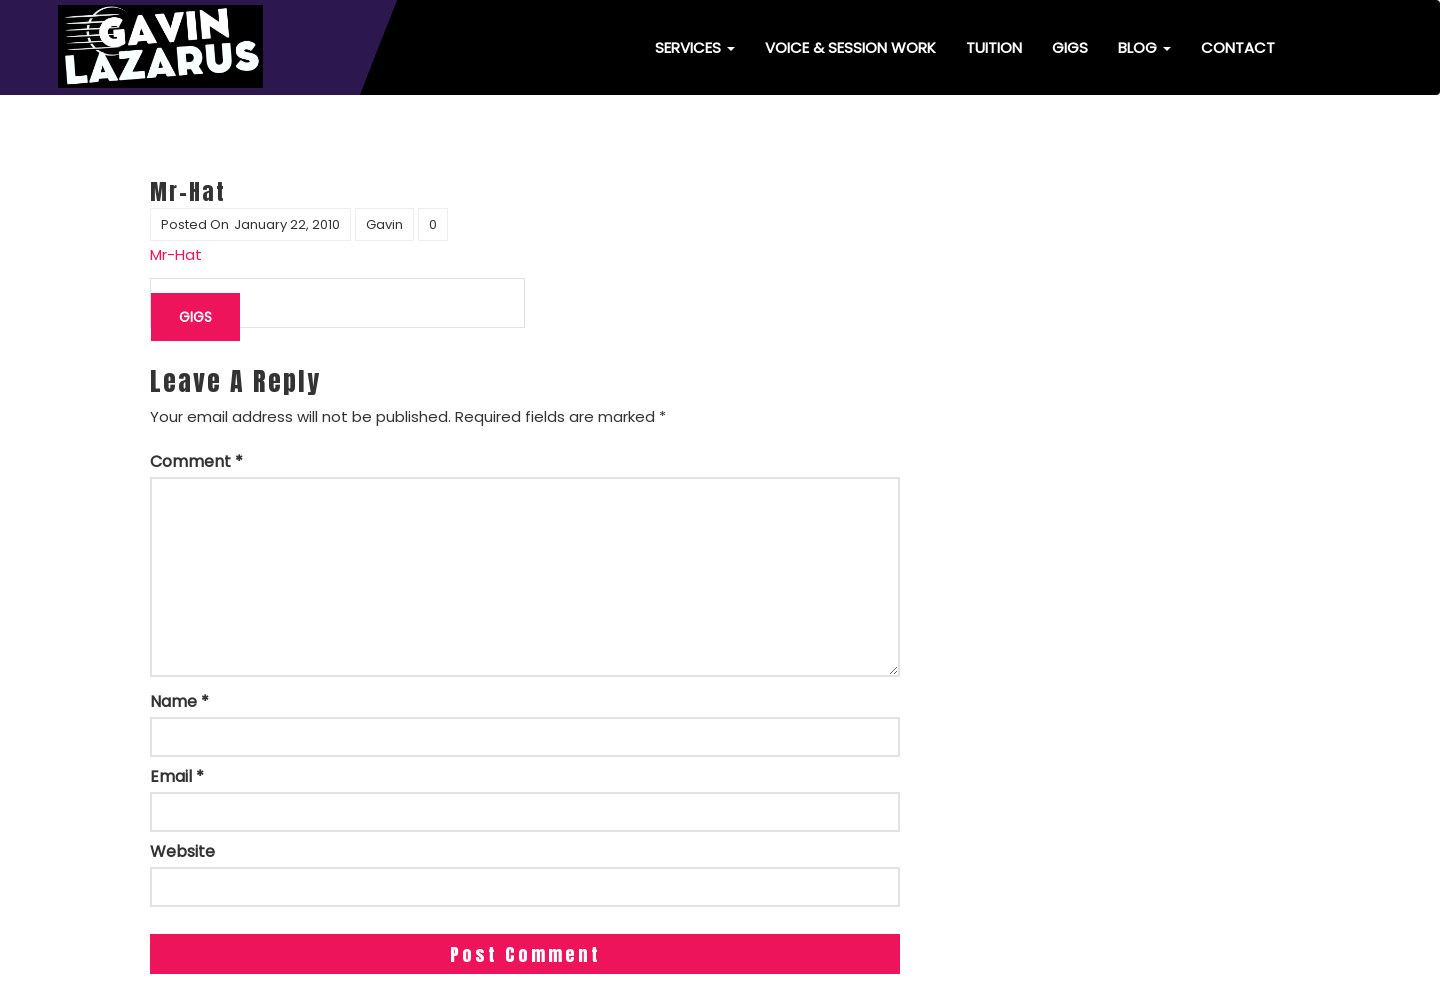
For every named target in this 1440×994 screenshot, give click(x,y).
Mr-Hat (176, 254)
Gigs (1070, 47)
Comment (196, 462)
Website (182, 852)
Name (179, 702)
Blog (1144, 47)
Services (695, 47)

::::::::

■ AIM OF THE TASK
Please output the material above again, exactly, and omit every image.

■ THE COMPLETED TASK
For every named target in this 1440×994 screenshot, give click(x,y).
Mr-Hat (176, 254)
Gigs (1070, 47)
Comment (196, 462)
Website (182, 852)
Name (179, 702)
Blog (1144, 47)
Services (695, 47)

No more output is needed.